Martin Winter [Fri, 17 Jan 2020 16:18:19 +0000 (17:18 +0100)]
FRRouting Release 7.2.1
(Maintenance Release)
- BGPd
- Fix Addpath issue
- Do not apply eBGP policy for iBGP peers
- Show `ip` and `fqdn` in json output for `show [ip] bgp <route> json`
- Fix large route-distinguisher's format
- Fix `no bgp listen range ...` configuration command
- Autocomplete neighbor for clear bgp
- Reflect the distance in RIB when it is changed for an arbitrary afi/safi
- Notify "Peer De-configured" after entering 'no neighbor <neighbor> cmd
- Fix per afi/safi addpath peer counting
- Rework BGP dampening to be per AFI/SAFI
- Do not send next-hop as :: in MP_REACH_NLRI if no link-local exists
- Override peer's TTL only if peer-group is configured with TTL
- Remove error message for unkown afi/safi combination
- Keep the session down if maximum-prefix is reached
- OSPFd
- Fix BFD down not tearing down OSPF adjacency for point-to-point net
- BFDd
- Fix multiple VRF handling
- VRF security improvement
- PIMd
- Fix rp crash
- NHRPd
- Make sure `no ip nhrp map <something>` works as expected
- LDPd
- Add missing sanity check in the parsing of label messages
- Zebra
- Use correct state when installing evpn macs
- Capture dplane plugin flags
- lib
- Fix interface config when vrf changes
- Fix Interface Infinite Loop Walk (for special interfaces such as bond)
- snapcraft
- fix missing vrrpd daemon
- Others
- Rename man pages (to avoid conflicts with other packages)
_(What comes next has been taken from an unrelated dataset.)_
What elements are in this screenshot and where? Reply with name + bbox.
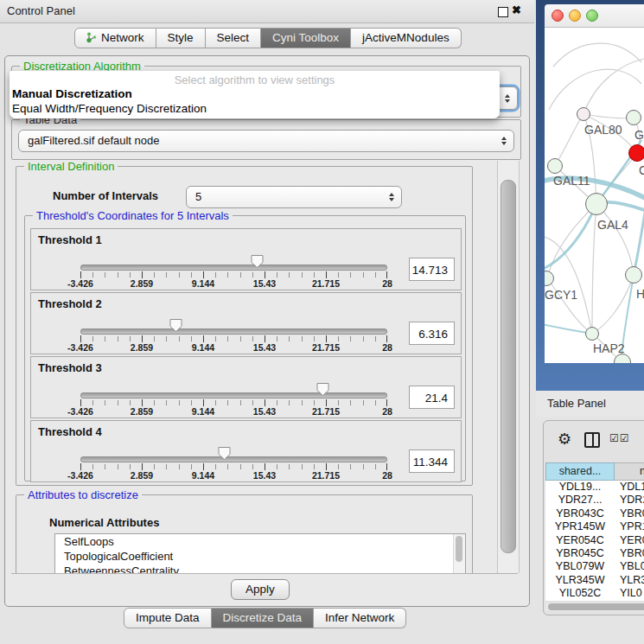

- Various other fixes for code cleanup and memory leaks
Signed-off-by: Martin Winter <mwinter@opensourcerouting.org>
Quentin Young [Sun, 22 Dec 2019 01:19:47 +0000 (20:19 -0500)]
pimd: readd iph length checks
Kernel might not hand us a bad packet, but better safe than sorry here.
Validate the IP header length field. Also adds an additional check that
the packet length is sufficient for an IGMP packet, and a check that we
actually have enough for an ip header at all.
Signed-off-by: Quentin Young <qlyoung@cumulusnetworks.com>
Quentin Young [Tue, 3 Dec 2019 20:48:27 +0000 (15:48 -0500)]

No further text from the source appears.